NEW YORK (Reuters) - The video game industry has turned a corner after a lengthy hardware transition, with new console purchases expected to reach 200 million units in five to six years, the head of Electronic Arts Inc ERTS.O said on Thursday.
“It’s been the longest, hardest transition in the history of the industry,” EA Chief Executive John Riccitiello told the Reuters Media Summit in New York.
“Last Friday marked one of those points where you can say something’s changed,” he said. “Around the world, based on the data I’ve got, it was pretty clear that the transition is now over.
Key to that was Sony Corp’s (6758.T) recent price cut for its PlayStation 3, which should ensure the struggling console hits the company’s fiscal-year sales target of 11 million units, Riccitiello said.
Since its launch a little more than a year ago, sales of Sony’s PS3 have lagged those of Nintendo Co Ltd’s 7974.OS Wii and Microsoft Corp’s (MSFT.O) Xbox 360.
But in a sign of changing fortunes for the PS3, U.S. sales jumped in the weeks following a mid-October price cut and launch of a lower-priced version.
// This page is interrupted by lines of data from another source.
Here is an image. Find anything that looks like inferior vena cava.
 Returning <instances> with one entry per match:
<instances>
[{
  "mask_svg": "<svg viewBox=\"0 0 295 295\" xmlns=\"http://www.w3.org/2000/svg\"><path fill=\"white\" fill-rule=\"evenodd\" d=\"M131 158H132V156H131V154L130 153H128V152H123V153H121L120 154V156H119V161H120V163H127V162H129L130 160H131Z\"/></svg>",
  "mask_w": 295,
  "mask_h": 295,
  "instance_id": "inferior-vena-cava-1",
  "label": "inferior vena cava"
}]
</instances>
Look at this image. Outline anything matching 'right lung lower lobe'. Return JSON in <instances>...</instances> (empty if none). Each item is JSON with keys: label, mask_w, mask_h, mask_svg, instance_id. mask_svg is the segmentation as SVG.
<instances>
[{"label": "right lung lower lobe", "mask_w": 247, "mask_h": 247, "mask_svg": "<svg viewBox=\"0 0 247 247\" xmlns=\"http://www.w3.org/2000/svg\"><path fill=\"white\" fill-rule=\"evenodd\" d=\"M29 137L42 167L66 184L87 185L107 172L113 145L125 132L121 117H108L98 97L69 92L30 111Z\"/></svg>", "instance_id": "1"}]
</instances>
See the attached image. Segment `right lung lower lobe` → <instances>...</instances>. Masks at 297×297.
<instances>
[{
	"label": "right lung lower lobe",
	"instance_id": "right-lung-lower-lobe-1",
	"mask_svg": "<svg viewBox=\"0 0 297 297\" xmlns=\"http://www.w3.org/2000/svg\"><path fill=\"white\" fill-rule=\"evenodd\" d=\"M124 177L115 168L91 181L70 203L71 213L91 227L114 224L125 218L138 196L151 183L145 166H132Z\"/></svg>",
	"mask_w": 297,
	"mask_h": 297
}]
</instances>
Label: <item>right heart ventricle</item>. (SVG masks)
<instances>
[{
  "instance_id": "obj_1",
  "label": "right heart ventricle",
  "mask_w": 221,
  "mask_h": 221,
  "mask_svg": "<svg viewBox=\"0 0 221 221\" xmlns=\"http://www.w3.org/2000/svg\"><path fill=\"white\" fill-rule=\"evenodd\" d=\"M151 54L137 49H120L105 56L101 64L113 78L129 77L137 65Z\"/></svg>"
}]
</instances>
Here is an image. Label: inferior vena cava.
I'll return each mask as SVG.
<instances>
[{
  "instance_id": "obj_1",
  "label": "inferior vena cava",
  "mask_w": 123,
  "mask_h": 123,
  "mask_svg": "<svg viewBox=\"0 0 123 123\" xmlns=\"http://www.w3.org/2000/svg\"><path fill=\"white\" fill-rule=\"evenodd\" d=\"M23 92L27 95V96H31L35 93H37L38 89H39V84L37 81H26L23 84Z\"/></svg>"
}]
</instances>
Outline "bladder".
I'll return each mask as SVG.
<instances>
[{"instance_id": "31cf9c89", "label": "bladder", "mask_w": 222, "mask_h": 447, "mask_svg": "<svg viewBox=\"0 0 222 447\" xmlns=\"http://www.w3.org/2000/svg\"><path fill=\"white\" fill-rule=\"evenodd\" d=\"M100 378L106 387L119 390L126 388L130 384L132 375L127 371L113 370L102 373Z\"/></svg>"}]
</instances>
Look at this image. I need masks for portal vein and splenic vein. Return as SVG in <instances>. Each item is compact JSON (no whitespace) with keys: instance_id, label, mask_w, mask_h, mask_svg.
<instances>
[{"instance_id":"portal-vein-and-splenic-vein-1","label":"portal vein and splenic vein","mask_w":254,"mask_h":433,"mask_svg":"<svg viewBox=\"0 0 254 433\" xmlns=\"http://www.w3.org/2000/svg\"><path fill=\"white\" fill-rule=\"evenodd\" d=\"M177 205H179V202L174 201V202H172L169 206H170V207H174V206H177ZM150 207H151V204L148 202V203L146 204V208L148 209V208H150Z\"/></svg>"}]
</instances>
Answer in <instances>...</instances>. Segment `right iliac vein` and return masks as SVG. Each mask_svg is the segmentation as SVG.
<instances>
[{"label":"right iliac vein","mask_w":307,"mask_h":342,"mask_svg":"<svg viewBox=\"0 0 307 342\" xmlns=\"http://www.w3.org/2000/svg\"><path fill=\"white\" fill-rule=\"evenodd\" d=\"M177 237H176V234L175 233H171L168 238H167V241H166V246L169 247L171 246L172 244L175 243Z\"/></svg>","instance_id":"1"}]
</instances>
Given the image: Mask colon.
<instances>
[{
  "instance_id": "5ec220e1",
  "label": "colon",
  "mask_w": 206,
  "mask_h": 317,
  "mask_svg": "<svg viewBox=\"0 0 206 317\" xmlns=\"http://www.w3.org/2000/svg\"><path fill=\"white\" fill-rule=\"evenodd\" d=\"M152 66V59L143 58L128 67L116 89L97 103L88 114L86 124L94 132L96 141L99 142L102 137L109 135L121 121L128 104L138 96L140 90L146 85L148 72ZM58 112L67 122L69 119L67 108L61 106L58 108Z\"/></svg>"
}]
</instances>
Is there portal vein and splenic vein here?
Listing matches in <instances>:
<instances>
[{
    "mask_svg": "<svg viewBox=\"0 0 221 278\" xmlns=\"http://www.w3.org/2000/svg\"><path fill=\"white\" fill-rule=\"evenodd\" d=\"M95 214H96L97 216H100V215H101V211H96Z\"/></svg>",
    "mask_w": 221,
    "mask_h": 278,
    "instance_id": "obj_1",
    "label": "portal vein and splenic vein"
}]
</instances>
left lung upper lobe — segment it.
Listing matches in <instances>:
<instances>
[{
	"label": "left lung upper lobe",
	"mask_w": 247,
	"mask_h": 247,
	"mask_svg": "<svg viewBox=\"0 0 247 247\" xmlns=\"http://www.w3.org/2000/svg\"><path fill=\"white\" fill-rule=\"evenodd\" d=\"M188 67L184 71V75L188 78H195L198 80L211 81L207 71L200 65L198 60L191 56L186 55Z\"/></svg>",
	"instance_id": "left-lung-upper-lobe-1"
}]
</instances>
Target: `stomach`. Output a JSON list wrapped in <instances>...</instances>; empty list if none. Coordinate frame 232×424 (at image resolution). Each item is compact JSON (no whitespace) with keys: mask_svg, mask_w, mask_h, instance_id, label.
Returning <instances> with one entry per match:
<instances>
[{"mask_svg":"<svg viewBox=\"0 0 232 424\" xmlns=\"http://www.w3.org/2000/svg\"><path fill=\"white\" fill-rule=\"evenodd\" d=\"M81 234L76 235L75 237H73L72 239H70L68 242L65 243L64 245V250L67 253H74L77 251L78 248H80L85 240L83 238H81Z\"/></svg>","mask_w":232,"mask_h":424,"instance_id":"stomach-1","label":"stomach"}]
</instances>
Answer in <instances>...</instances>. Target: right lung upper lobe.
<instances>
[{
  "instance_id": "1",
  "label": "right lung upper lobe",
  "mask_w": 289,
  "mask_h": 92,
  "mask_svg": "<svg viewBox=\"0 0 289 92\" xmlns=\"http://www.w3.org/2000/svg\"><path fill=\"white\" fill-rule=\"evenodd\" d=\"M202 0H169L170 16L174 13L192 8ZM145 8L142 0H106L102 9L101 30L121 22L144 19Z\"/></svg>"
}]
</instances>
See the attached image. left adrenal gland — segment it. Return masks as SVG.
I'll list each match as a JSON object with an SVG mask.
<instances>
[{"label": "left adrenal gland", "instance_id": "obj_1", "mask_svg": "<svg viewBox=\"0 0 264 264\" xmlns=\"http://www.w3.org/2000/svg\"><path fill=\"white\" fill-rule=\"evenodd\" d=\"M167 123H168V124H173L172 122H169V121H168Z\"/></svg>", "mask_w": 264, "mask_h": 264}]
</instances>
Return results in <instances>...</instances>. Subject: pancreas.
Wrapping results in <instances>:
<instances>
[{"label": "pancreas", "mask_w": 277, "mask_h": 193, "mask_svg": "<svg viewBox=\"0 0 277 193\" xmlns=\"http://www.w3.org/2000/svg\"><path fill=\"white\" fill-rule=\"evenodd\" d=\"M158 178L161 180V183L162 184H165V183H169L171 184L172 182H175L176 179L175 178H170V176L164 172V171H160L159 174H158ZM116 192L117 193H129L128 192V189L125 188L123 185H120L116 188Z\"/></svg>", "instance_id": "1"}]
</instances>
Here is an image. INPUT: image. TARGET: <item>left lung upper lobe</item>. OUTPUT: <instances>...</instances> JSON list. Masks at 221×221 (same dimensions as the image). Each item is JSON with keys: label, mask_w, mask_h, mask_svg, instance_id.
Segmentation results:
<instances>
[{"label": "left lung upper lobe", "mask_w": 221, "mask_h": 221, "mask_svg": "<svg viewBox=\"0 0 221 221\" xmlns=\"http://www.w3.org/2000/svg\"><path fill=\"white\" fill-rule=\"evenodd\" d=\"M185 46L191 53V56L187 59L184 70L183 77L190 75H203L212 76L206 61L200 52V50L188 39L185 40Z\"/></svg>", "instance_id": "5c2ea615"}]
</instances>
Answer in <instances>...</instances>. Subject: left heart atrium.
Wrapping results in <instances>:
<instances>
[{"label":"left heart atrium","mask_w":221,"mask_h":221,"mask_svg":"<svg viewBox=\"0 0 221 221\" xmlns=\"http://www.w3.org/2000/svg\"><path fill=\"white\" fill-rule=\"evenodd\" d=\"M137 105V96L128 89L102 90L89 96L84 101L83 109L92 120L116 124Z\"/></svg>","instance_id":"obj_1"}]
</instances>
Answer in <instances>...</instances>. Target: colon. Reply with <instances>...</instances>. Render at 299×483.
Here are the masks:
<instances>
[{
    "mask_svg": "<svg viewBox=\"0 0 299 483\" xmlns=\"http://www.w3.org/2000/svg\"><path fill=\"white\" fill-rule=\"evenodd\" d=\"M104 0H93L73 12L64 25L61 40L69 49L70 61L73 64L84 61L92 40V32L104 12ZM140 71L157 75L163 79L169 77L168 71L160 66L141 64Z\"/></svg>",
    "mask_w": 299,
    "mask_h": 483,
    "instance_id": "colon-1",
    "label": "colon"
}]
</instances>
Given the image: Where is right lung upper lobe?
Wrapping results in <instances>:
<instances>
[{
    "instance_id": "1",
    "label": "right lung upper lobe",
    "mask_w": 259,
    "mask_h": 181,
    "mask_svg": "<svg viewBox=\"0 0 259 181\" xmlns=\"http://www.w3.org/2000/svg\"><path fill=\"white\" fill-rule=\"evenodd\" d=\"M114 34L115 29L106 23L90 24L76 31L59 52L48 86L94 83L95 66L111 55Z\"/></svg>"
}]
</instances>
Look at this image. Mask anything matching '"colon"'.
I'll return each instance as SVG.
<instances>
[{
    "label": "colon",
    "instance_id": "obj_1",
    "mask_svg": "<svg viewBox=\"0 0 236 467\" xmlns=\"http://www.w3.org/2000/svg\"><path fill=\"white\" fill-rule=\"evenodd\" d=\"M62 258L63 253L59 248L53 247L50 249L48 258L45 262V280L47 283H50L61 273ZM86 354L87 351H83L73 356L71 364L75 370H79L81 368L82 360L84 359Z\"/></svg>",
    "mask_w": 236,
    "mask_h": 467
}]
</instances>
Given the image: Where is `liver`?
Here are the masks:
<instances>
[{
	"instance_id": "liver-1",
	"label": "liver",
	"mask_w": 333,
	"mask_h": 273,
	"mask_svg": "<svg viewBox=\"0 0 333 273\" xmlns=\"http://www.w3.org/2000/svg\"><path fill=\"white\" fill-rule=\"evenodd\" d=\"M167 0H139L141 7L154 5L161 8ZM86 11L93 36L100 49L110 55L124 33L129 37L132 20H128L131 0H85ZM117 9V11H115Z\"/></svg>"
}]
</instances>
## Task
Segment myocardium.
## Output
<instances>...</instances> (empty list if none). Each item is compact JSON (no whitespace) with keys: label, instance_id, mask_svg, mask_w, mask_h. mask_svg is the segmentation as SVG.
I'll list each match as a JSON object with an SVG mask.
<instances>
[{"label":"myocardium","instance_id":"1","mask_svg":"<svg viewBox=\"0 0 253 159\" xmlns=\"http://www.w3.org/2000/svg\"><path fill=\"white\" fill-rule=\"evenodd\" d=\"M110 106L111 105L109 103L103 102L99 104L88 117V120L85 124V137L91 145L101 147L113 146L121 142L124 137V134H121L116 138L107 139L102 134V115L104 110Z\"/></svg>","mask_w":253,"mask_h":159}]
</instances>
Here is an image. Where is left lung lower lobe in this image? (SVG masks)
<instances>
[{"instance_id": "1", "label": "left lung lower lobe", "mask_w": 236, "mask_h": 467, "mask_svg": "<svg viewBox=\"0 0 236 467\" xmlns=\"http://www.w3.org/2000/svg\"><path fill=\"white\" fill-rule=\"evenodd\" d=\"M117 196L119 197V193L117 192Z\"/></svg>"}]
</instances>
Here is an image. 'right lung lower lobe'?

Sony said this week that PS3 sales on “Black Friday,” the day after Thanksgiving that is a big U.S. shopping event, more than tripled from a year before.
“It looked like it might have been a two-horse race, but it’s clearly a three-horse race,” Riccitiello said of Sony’s revitalized sales. “I think from this point, pleasantly for me, it’s sort of fat city in the game industry.”
Separately on Thursday, Microsoft said it had sold more than 310,000 Xbox 360 units during the week of Thanksgiving, nearly as many as it sold in the whole month of October.
Riccitiello suggested all of the console makers would cut prices next year, on their way to selling more than 200 million units by about 2012 or 2013.
That is about 18 percent higher than total sales in the last console cycle, which started in 2000 with the launch of Sony’s PlayStation 2.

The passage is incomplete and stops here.